Ah... aku ini egois. Betapa tidak, dia suamiku, bapak dari anak-anakku. Telah sebulan lamanya berjibaku dengan maut dan waktu. Di areal kerja dan alam yang tak lagi ramah. Dia suamiku mengorbankan duabelas jam seharinya hanya untuk kami istri dan anaknya.
Huff… kutarik nafas tanda penyesalanku, tapi seakan tak mampu mengusir ruang keegoanku. Kuingat sebelum dia pamit dan mencium keningku, permohonannya, kenapa tak kurelakan ketika dia memohon membawa laktop ini ke lokasi, sementara hanya ada cd-player di dashboard mobil kerja. Dan hape antik sarana dia ber-sms dan bertelpon kami saja, bukan ipad, blackberry atau smartphone lainnya.
Dia bercerita tak ada hiburan selepas kerja, sedang fasilitas parabola pembuka mata ke akses dunia luarpun tak tersedia. Kasihan, dengan apa dia menghibur diri. Jangan jangan... jangan jangan?!, Ah segera kutepis rasa curiga dan syak wasangka. Dia laki-laki terhormat.

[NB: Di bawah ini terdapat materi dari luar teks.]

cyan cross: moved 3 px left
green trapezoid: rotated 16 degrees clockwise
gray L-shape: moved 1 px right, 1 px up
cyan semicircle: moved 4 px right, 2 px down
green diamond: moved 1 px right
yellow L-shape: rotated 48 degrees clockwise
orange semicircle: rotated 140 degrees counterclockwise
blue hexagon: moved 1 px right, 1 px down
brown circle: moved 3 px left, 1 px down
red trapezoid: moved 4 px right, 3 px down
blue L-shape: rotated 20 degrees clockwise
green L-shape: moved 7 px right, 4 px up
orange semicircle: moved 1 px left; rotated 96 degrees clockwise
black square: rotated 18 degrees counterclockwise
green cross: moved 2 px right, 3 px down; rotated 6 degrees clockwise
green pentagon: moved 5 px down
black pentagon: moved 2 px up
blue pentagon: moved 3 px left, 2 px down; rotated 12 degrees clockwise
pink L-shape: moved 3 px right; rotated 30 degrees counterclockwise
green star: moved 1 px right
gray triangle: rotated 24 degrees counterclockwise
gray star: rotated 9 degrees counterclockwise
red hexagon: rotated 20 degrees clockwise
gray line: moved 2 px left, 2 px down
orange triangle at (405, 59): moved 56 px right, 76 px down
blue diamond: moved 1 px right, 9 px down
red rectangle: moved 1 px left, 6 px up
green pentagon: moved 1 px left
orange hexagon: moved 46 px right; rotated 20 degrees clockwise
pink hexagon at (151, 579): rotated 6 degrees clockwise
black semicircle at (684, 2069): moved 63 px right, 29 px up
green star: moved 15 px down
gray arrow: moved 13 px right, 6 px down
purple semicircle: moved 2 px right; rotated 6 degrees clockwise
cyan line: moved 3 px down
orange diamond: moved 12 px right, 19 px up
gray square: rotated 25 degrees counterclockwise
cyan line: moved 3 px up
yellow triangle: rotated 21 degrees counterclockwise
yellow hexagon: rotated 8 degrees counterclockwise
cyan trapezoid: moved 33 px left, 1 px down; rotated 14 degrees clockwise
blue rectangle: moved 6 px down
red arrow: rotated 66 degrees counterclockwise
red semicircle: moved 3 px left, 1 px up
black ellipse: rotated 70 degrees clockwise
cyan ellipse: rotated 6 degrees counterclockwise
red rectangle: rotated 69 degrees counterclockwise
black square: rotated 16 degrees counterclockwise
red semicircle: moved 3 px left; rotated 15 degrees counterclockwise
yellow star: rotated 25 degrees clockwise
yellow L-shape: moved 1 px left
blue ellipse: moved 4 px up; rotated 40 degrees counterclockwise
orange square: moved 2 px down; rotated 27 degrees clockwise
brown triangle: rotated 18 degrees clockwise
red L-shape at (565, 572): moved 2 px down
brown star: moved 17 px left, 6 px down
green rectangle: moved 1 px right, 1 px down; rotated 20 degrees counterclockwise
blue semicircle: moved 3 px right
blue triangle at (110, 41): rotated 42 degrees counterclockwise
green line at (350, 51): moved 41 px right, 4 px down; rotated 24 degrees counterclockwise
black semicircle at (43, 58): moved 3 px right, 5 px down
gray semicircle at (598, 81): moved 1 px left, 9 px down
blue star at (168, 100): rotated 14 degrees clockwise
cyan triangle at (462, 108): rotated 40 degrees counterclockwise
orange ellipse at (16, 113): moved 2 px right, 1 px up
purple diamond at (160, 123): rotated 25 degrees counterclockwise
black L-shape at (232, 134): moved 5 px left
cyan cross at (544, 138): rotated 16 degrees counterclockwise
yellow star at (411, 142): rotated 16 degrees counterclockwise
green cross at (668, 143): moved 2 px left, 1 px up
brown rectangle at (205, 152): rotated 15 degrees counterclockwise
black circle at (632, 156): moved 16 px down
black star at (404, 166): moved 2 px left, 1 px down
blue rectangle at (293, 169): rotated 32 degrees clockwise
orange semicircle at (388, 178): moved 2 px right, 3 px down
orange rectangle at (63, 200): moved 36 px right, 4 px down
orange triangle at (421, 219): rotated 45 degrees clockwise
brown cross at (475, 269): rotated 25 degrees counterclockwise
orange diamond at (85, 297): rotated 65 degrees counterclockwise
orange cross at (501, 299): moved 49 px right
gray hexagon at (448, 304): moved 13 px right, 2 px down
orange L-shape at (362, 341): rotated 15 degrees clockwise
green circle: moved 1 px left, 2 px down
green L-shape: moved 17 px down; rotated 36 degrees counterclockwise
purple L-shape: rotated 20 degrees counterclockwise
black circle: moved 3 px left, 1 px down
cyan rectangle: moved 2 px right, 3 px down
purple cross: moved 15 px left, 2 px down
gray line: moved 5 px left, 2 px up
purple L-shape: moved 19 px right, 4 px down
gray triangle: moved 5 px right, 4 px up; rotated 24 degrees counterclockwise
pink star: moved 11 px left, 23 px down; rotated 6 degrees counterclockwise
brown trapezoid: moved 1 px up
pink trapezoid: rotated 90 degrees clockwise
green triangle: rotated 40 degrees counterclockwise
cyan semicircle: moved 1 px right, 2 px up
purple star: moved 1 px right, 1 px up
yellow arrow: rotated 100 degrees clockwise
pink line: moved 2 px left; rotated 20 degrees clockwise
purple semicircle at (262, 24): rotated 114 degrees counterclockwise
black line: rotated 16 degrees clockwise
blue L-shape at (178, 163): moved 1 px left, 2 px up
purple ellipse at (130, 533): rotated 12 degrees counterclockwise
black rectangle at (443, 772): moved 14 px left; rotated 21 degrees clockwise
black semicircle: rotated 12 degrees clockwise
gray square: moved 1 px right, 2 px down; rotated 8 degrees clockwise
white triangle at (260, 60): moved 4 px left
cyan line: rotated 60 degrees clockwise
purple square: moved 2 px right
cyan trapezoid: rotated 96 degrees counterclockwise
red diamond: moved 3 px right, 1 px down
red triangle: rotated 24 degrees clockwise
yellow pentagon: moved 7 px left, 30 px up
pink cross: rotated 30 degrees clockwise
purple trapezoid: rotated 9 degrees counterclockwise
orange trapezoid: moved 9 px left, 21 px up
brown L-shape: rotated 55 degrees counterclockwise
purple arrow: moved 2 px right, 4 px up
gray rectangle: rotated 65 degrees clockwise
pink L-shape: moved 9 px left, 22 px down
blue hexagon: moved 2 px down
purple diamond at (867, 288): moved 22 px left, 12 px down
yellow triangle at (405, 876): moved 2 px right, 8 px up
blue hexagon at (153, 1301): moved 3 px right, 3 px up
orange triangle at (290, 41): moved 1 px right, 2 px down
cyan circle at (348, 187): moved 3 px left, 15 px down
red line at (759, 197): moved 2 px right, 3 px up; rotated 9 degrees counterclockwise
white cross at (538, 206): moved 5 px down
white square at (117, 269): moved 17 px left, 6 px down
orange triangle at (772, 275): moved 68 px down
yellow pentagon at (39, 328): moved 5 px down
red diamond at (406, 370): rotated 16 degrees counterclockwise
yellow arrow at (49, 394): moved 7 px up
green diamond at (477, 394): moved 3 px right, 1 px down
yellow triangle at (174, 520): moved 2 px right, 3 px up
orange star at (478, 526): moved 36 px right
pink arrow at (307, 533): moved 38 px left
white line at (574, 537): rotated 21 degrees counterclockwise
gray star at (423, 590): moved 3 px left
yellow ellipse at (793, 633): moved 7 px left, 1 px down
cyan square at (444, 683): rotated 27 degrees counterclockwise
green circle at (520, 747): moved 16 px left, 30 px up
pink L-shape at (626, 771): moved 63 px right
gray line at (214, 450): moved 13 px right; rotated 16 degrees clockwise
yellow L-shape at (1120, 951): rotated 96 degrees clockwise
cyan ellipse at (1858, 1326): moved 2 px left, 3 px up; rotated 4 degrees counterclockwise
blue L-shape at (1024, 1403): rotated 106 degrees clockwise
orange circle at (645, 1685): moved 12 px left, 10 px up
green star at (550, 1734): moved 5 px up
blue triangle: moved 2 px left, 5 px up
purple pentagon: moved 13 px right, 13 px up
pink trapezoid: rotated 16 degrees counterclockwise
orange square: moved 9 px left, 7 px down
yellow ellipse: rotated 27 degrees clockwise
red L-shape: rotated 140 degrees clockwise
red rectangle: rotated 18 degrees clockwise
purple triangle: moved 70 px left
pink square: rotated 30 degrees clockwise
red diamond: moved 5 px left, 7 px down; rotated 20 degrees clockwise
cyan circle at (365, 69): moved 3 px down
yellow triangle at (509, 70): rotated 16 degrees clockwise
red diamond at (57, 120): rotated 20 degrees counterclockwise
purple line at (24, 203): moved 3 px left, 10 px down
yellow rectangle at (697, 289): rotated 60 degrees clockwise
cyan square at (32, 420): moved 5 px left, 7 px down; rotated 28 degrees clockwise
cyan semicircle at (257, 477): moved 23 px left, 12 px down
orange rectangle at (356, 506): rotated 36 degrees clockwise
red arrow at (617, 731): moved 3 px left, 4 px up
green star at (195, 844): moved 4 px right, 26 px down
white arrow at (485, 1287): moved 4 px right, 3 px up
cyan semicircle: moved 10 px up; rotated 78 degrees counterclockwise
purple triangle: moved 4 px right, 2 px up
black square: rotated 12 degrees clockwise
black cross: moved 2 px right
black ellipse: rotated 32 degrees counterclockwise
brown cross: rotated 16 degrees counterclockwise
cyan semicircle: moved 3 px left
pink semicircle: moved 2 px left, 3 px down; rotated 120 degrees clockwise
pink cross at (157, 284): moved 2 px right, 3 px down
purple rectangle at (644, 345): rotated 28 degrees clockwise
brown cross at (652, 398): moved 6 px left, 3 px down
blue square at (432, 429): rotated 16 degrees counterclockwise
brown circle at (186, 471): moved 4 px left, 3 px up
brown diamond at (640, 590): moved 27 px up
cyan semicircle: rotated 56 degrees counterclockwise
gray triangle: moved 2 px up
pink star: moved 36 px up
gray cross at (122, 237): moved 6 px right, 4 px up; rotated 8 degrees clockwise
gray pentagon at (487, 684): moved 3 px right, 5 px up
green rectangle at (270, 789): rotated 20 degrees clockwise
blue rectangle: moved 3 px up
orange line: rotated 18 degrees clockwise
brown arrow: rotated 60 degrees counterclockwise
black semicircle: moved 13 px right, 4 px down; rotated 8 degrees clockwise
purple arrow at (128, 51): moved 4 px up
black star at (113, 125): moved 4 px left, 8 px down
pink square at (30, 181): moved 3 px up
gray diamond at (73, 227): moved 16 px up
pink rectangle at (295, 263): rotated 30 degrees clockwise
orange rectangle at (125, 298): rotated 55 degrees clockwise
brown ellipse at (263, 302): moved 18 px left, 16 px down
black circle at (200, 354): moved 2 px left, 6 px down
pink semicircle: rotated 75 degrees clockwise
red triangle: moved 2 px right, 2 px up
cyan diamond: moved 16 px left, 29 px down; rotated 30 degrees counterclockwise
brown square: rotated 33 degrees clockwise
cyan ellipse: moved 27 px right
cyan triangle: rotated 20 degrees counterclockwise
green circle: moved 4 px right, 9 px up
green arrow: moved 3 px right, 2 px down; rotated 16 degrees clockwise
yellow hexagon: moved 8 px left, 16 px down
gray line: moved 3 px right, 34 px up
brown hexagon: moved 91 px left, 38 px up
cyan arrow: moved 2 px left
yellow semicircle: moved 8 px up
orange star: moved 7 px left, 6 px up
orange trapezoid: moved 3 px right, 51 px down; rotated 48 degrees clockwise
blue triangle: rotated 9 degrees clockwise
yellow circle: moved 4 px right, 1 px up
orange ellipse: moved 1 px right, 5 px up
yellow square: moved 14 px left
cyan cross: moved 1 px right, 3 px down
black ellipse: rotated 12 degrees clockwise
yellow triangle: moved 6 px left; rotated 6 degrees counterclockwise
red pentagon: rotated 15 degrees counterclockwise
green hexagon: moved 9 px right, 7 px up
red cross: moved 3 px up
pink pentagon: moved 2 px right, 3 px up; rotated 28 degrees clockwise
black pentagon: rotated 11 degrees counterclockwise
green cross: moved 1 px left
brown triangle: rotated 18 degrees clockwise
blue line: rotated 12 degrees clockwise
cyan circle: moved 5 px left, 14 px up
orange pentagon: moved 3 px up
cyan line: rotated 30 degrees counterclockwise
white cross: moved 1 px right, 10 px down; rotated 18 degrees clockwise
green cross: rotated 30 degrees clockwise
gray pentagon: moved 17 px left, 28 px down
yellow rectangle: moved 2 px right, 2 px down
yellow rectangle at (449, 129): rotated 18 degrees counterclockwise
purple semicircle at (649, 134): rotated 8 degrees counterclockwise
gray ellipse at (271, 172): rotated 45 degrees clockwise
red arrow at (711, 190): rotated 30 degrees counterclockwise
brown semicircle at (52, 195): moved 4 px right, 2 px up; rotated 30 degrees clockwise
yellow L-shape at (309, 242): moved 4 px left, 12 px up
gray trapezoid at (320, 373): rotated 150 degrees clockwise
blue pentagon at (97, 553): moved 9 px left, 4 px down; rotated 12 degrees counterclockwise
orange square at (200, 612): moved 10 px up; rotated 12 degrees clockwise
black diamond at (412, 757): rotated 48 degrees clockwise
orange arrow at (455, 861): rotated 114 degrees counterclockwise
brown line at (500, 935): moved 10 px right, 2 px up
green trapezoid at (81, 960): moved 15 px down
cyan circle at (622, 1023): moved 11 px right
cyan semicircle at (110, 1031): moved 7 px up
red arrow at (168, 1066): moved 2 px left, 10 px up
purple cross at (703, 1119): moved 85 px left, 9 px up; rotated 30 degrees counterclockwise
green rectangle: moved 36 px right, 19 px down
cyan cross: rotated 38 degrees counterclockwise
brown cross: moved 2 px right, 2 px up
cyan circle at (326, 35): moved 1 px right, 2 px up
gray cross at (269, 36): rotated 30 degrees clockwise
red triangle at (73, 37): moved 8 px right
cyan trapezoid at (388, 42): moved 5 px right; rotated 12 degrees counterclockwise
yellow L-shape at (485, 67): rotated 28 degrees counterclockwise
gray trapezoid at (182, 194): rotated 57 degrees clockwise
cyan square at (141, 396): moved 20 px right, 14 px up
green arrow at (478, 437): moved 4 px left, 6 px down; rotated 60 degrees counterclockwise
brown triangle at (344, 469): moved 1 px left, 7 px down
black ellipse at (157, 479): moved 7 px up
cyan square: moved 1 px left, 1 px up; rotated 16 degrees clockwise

Sadarku terlambat sudah, sesalku tak berguna, nampak seberapa besar egoku, kebegoanku malah, hanya demi kompasiana sialan ini, jadi buta mata batinku. Oo... padahal aku hanya  seorang silent reader, membaca tanpa jejak pada tulisan yang menarik mata saja, bukan semua dan bukan siapa penulisnya.
Mas… begitu mulianya hatimu, yang selalu mengalah dan tak memaksa, yang tak pernah menolak permintaanku.
Mas… berjuang di panas dan hujan, melawan lumpur dan debu batu bara adalah Jihad Fisabilillah-mu.
Mas… maafkan aku, karena aku perempuan egois.